КРИСТОФЕР МЕРРИЛЛ :,,От него я узнал больше, чем от всех остальных своих преподавателей вместе взятых. И хотя я вышел с этого курса с ощущением полнейшей пустоты — словно я ничего нового там не узнал, — именно голос Бродского по-прежнему звучит в моей голове. Он вручил мне кодекс совести...,,
,,...Несмотря на свой сильный русский акцент, Бродский проворачивал ... со всеми английскими словами; каждым произнесенным им словом мы упивались как изысканным лакомством. Это и был его педагогический метод: Бродский обращал внимание на каждое слово, чтобы раскрыть ход мысли автора. Знаете, он часто ссылался на Одена и его строки о том, что поэт в своем творчестве высвечивает «кодекс совести». В некотором смысле Бродский даже перенял у Одена этот код. По-моему, он хотел донести до студентов свой такой шифр — в значительной мере обусловленный лирикой Одена.
Важно знать и осознавать тот факт, что Бродский самостоятельно доработал многие переводы своих текстов — после чего начал сочинять по-английски (и писал на этом языке до конца своих дней). Впрочем, многие американские поэты имеют вопросы к его английской речи. Приведу в пример современного русско-американского композитора: мы с ней добрые друзья, то и дело спорим про стихотворение «24 мая 1980 года». В одной из таких бесед моя приятельница высказала весьма любопытное соображение: третья с конца строка в переводе звучит как «жрал хлеб изгнанья, не оставляя корок». Бродский так хотел получить определенную рифму к слову forty (сорок), что называет хлеб warty (бородавчатый), и по-английски это звучит слегка нелепо. Приятельница обратила на это мое внимание и спросила, не считаю ли я, что пришла пора заново переводить Бродского. Я ответил: «Пойми, Иосиф Бродский переделал все переводы на собственный лад».
,,24 мая 1980,,
ИОСИФ БРОДСКИЙ
Я входил вместо дикого зверя в клетку,
выжигал свой срок и кликуху гвоздем в бараке,
жил у моря, играл в рулетку,
обедал черт знает с кем во фраке.
С высоты ледника я озирал полмира,
трижды тонул, дважды бывал распорот.
Бросил страну, что меня вскормила.
Из забывших меня можно составить город.
Я слонялся в степях, помнящих вопли гунна,
надевал на себя что сызнова входит в моду,
сеял рожь, покрывал черной толью гумна
и не пил только сухую воду.
Я впустил в свои сны вороненый зрачок конвоя,
жрал хлеб изгнанья, не оставляя корок.
Позволял своим связкам все звуки, помимо воя;
перешел на шепот. Теперь мне сорок.
Что сказать мне о жизни? Что оказалась длинной.

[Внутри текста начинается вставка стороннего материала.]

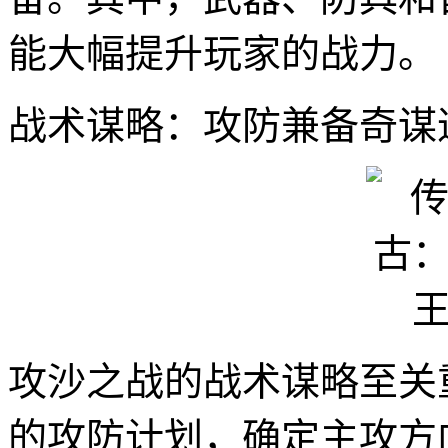
能大幅提升玩家的战力。
战术谋略：攻防兼备奇谋
攻沙之战的战术谋略至关
的攻防计划，确定主攻方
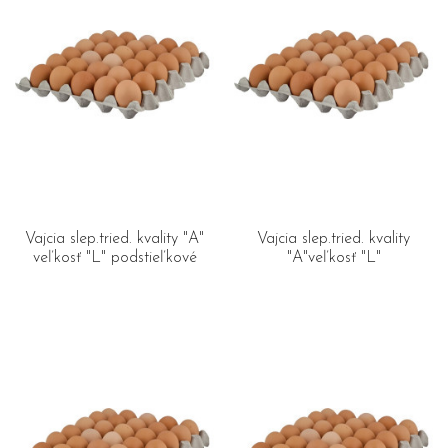
Vajcia slep.tried. kvality "A"
Vajcia slep.tried. kvality
veľkosť "L" podstieľkové
"A"veľkosť "L"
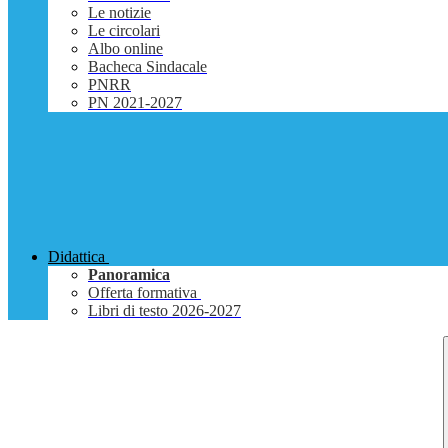
Le notizie
Le circolari
Albo online
Bacheca Sindacale
PNRR
PN 2021-2027
Didattica
Panoramica
Offerta formativa
Libri di testo 2026-2027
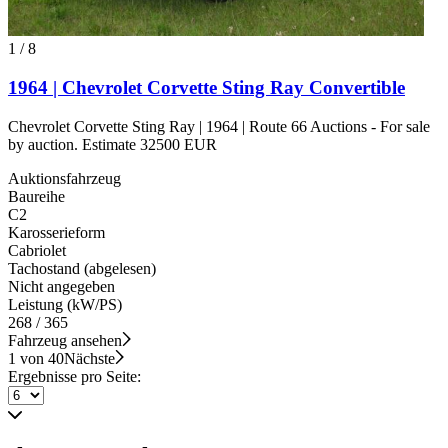
1
/
8
1964 | Chevrolet Corvette Sting Ray Convertible
Chevrolet Corvette Sting Ray | 1964 | Route 66 Auctions - For sale
by auction. Estimate 32500 EUR
Auktionsfahrzeug
Baureihe
C2
Karosserieform
Cabriolet
Tachostand (abgelesen)
Nicht angegeben
Leistung (kW/PS)
268 / 365
Fahrzeug ansehen
1 von 40
Nächste
Ergebnisse pro Seite:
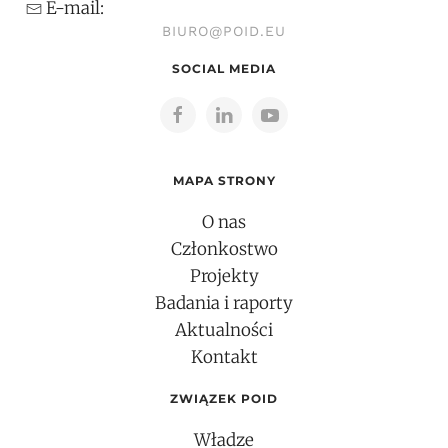
E-mail:
BIURO@POID.EU
SOCIAL MEDIA
MAPA STRONY
O nas
Członkostwo
Projekty
Badania i raporty
Aktualności
Kontakt
ZWIĄZEK POID
Władze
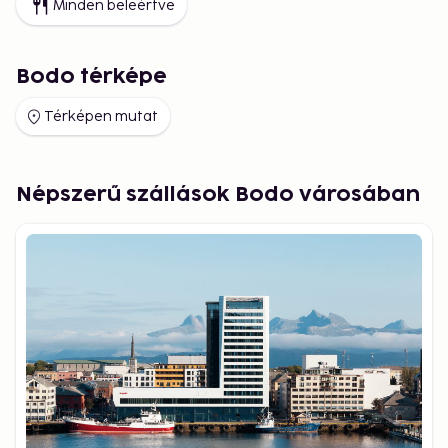
Minden beleértve
Bodo térképe
Térképen mutat
Népszerű szállások Bodo városában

Только с горем я чувствую солидарность.
Но пока мне рот не забили глиной,
из него раздаваться будет лишь благодарность.
*************************************************************
I have braved, for want of wild beasts, steel cages,
carved my term and nickname on bunks and rafters,
lived by the sea, flashed aces in an oasis,
dined with the-devil-knows-whom, in tails, on truffles.
From the height of a glacier I beheld half a world, the earthly
width. Twice have drowned, thrice let knives rake my nitty-gritty.

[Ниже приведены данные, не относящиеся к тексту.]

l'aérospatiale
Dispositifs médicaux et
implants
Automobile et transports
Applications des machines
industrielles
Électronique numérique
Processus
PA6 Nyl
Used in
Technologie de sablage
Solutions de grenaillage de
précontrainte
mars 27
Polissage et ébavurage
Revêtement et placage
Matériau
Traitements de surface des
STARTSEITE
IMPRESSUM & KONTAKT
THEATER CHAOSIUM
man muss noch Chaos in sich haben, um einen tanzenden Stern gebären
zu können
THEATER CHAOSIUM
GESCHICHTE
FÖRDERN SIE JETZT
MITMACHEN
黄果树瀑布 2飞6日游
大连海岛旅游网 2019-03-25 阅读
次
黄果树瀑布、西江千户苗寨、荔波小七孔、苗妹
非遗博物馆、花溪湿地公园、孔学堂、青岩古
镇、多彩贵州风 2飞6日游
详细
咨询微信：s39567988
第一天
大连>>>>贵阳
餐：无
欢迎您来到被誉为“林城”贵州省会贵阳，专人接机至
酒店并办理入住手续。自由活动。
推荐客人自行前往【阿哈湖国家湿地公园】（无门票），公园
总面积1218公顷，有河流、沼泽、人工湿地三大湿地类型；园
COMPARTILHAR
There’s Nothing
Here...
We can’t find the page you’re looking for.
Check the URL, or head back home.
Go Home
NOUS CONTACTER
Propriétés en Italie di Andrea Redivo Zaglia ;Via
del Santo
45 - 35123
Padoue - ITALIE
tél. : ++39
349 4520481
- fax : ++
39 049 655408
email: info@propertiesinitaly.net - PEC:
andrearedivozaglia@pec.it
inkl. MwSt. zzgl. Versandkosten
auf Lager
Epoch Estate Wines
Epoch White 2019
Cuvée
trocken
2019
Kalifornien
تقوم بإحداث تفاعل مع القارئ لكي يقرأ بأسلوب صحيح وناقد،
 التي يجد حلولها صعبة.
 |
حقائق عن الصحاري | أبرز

Quit the country that bore and nursed me.
Those who forgot me would make a city.
I have waded the steppes that saw yelling Huns in saddles,
worn the clothes nowadays back in fashion in every quarter,
planted rye, tarred the roofs of pigsties and stables,
guzzled everything save dry water.
I've admitted the sentries' third eye into my wet and foul
dreams. Munched the bread of exile; it's stale and warty.
Granted my lungs all sounds except the howl;
switched to a whisper. Now I am forty.
What should I say about my life? That it's long and abhors transparence.
Broken eggs make me grieve; the omelette, though, makes me vomit.
Yet until brown clay has been rammed down my larynx,
only gratitude will be gushing from it.